Scientists from Peru visit the University of Wales, Bangor, to gain experience of ways to tackle mine pollution
Two Peruvian scientists, both based in Lima, are visited the Bangor Acidophile Research Team at the University of Wales, Bangor, between October 23 and November 4, 2006. Martha Ly works for Golder Associates Peru and deals with environmental issues connected with mining, while Milagros Quintana works at the Peruvian Institute of Nuclear Energy (IPEN) as a molecular biologist.
Metal mining is extremely important in Peru’s economy. There are over 1000 gold and base metal mines in this country, and it is the leading gold producer in the whole of South America. As elsewhere in the world, mining can leave a lasting legacy of environmental damage and pollution. New technologies have been developed in recent years, many of them based on biological systems, that can be used as cost-effective means of treating polluted streams in mining areas and securing waste materials at abandoned mine sites. Researchers at BART have been investigating and developing these systems for the past 10 years, and have considerable experience that will hopefully be of use to the people of Peru as they tackle the problem of mine pollution.
During their stay, Ms. Ly (on left in the photo) and Ms. Quintana (on the right) have visited a large remediation project in Cornwall (at the former Wheal Jane tin mine), Mynydd Parys on Anglesey, and sites in the north-east of England where similar polluted waters draining abandoned coal mines is being treated.
Ms. Quintana will remain at the University until Christmas, 2006, where she will learn techniques in microbiology and molecular biology that have been developed by the UWB group, specifically for application in mine environments.
The host laboratory at UWB is headed by Dr.Barrie Johnson, a Royal Society Industrial Research Fellow and Reader in Environmental Biotechnology. Dr. Johnson’s group collaborates with other teams throughout the world including China, South Africa, Australia and mainland Europe.

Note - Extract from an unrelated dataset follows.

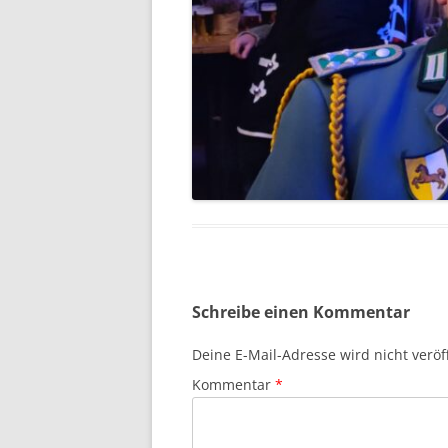
Schreibe einen Kommentar
Deine E-Mail-Adresse wird nicht veröff
Kommentar
*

The visit of Ms. Ly and Ms. Quintana is sponsored by the International Atomic Energy Association (the IAEA, a branch of the United Nations). This is the third in a series of IAEA-sponsored interchange between UWB and their colleagues in Peru. Earlier this year, Dr. Johnson visited mine sites in the Andes to give advice on the application of “bioremediation”, and in 2004 Dr. Hallberg (a research Fellow at UWB) and Dr. Johnson helped with a workshop in Lima, which was attended by about 60 scientists from Peru and Chile.